* HOW TO COMPLETE THIS TASK: Could you restate all of the records below exactly, with the pictures left out?
*** Opening of EXERCISE MATERIAL ***
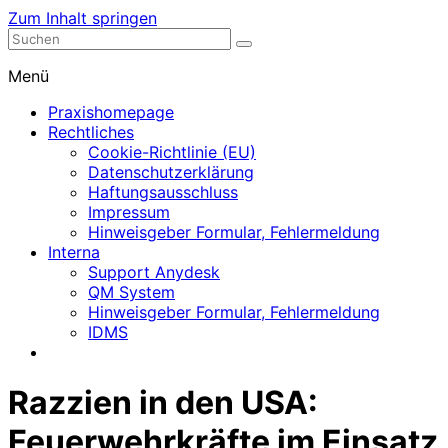
Zum Inhalt springen
Nephrologische Praxis mit Dialyse
Dialyse Leer
Menü
Praxishomepage
Rechtliches
Cookie-Richtlinie (EU)
Datenschutzerklärung
Haftungsausschluss
Impressum
Hinweisgeber Formular, Fehlermeldung
Interna
Support Anydesk
QM System
Hinweisgeber Formular, Fehlermeldung
IDMS
Razzien in den USA:
Feuerwehrkräfte im Einsatz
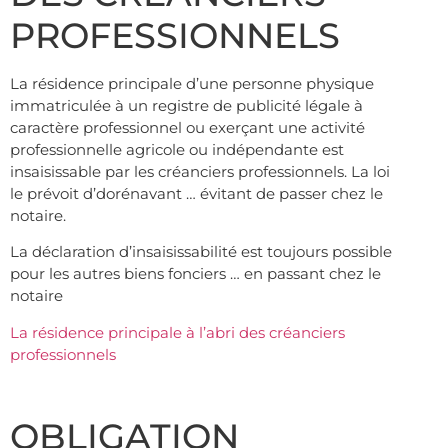
PROFESSIONNELS
La résidence principale d’une personne physique
immatriculée à un registre de publicité légale à
caractère professionnel ou exerçant une activité
professionnelle agricole ou indépendante est
insaisissable par les créanciers professionnels. La loi
le prévoit d’dorénavant … évitant de passer chez le
notaire.
La déclaration d’insaisissabilité est toujours possible
pour les autres biens fonciers … en passant chez le
notaire
La résidence principale à l’abri des créanciers
professionnels
OBLIGATION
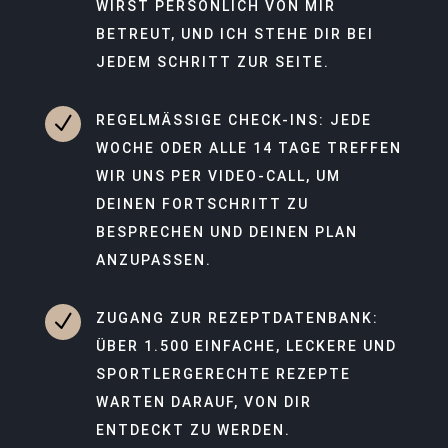
WIRST PERSÖNLICH VON MIR
BETREUT, UND ICH STEHE DIR BEI
JEDEM SCHRITT ZUR SEITE.
N
REGELMÄSSIGE CHECK-INS: JEDE W
OCHE ODER ALLE 14 TAGE TREFFEN W
IR UNS PER VIDEO-CALL, UM D
EINEN FORTSCHRITT ZU B
ESPRECHEN UND DEINEN PLAN A
NZUPASSEN.
N
ZUGANG ZUR REZEPTDATENBANK:
ÜBER 1.500 EINFACHE, LECKERE UND
SPORTLERGERECHTE REZEPTE
WARTEN DARAUF, VON DIR
ENTDECKT ZU WERDEN.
*** Close of EXERCISE MATERIAL ***
* RESPONSE:
Zum Inhalt springen
Nephrologische Praxis mit Dialyse
Dialyse Leer
Menü
Praxishomepage
Rechtliches
Cookie-Richtlinie (EU)
Datenschutzerklärung
Haftungsausschluss
Impressum
Hinweisgeber Formular, Fehlermeldung
Interna
Support Anydesk
QM System
Hinweisgeber Formular, Fehlermeldung
IDMS
Razzien in den USA:
Feuerwehrkräfte im Einsatz
PROFESSIONNELS
La résidence principale d’une personne physique
immatriculée à un registre de publicité légale à
caractère professionnel ou exerçant une activité
professionnelle agricole ou indépendante est
insaisissable par les créanciers professionnels. La loi
le prévoit d’dorénavant … évitant de passer chez le
notaire.
La déclaration d’insaisissabilité est toujours possible
pour les autres biens fonciers … en passant chez le
notaire
La résidence principale à l’abri des créanciers
professionnels
OBLIGATION
WIRST PERSÖNLICH VON MIR
BETREUT, UND ICH STEHE DIR BEI
JEDEM SCHRITT ZUR SEITE.
N
REGELMÄSSIGE CHECK-INS: JEDE W
OCHE ODER ALLE 14 TAGE TREFFEN W
IR UNS PER VIDEO-CALL, UM D
EINEN FORTSCHRITT ZU B
ESPRECHEN UND DEINEN PLAN A
NZUPASSEN.
N
ZUGANG ZUR REZEPTDATENBANK:
ÜBER 1.500 EINFACHE, LECKERE UND
SPORTLERGERECHTE REZEPTE
WARTEN DARAUF, VON DIR
ENTDECKT ZU WERDEN.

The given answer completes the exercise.